Saved data entries
++++++++

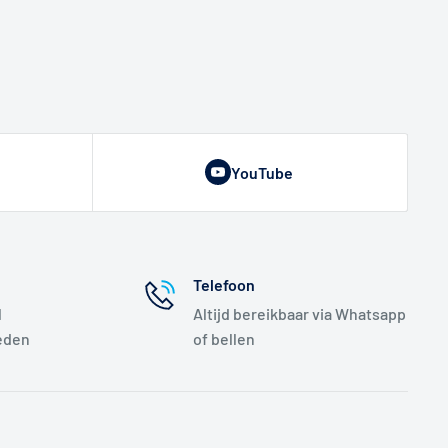
YouTube
Telefoon
l
Altijd bereikbaar via Whatsapp
eden
of bellen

++++++++

_What you will do_.
Can you retype every record above exactly, leaving out the pictures?

_Solution to the problem_.
YouTube
Telefoon
l
Altijd bereikbaar via Whatsapp
eden
of bellen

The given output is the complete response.